Saturday, September 08, 2012

Louise Penny, THE BEAUTIFUL MYSTERY

Published two weeks ago, already in fifth printing.
There were at least two times during the Canadian pre-release launch party when author Louise Penny had to hush members of her 200-person audience who'd already read THE BEAUTIFUL MYSTERY in advance. He voice rose over theirs in urgent interruption as she warned, "Don't say too much!"

So -- I've just finished reading the book. I wept at the end. And I'm not going to say very much more. Here is what I do need to say about this eighth Chief Inspector Armand Gamache book:

1. This time, you need to read the books that go before ... if you can't make time to read all of them (and I am the first to admit that STILL LIFE, the earliest of the series, starts slowly), at least read the three that precede this one: The Brutal Telling, Bury Your Dead, and A Trick of the Light. It will make a huge difference, I believe, to how deeply this latest book moves you and how clearly you hear and see the interplay of good and evil within it.

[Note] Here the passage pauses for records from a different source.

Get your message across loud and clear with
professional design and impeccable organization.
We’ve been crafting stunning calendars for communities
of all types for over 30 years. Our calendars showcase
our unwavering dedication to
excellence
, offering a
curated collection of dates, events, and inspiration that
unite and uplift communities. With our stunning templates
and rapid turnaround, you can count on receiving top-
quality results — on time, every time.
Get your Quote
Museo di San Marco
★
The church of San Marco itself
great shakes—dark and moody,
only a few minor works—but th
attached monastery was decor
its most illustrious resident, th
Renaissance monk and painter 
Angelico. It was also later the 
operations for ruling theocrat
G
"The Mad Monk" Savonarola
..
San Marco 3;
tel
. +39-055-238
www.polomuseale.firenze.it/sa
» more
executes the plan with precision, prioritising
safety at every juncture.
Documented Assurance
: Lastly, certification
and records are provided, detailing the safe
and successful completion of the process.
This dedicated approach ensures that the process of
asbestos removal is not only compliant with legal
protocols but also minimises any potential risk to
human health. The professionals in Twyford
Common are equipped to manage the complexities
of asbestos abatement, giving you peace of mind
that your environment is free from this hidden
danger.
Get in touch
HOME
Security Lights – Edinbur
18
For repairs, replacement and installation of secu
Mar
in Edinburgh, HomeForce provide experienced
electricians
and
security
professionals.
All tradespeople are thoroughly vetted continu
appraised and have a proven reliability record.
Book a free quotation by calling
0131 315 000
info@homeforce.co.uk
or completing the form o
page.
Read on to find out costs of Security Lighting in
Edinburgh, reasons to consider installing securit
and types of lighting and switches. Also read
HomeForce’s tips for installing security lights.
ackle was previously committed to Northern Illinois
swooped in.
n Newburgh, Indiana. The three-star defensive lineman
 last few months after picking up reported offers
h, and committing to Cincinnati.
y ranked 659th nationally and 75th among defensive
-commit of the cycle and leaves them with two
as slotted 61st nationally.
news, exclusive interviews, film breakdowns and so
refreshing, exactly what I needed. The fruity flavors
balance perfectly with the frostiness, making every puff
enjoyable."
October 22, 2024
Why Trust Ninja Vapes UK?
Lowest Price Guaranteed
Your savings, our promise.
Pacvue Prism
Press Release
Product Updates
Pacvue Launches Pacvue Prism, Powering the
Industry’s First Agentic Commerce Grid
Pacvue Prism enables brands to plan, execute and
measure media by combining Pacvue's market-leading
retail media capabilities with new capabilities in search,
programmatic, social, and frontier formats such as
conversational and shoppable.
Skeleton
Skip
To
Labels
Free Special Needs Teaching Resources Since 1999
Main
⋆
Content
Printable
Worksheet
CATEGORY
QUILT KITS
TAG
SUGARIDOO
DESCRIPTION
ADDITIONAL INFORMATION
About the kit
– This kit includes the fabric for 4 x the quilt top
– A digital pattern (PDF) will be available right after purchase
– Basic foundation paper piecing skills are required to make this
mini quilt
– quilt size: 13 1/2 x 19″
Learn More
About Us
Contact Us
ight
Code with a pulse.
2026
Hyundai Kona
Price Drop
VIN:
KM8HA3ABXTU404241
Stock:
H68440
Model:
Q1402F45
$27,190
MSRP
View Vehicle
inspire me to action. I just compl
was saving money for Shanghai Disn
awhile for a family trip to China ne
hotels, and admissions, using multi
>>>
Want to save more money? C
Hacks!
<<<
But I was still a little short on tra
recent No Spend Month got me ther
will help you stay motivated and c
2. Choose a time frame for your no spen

2. Ignore the readers and reviewers who are still trying to call this series "cozy" because so much of the action -- none of it in this latest book, though -- takes place in the village of Three Pines. You might with as much sense call Dante's Inferno a romance because it involves a man and a woman.

3. Our local newspaper, The Caledonian-Record, has chosen this season to air a 20-article series on how our beautiful, exhilarating, full-hearted region of Vermont, called the Northeast Kingdom, is also threaded through by disaster. One might say, by evil. Reading THE BEAUTIFUL MYSTERY confirms for me the names of the deepest forms of evil we're seeing in our culture. ... But it also reminds me that we can summon the courage and unity (and faith, by whatever name) to go forward and increase the amount of goodness and light around us.

Thanks, Louise, for daring so much.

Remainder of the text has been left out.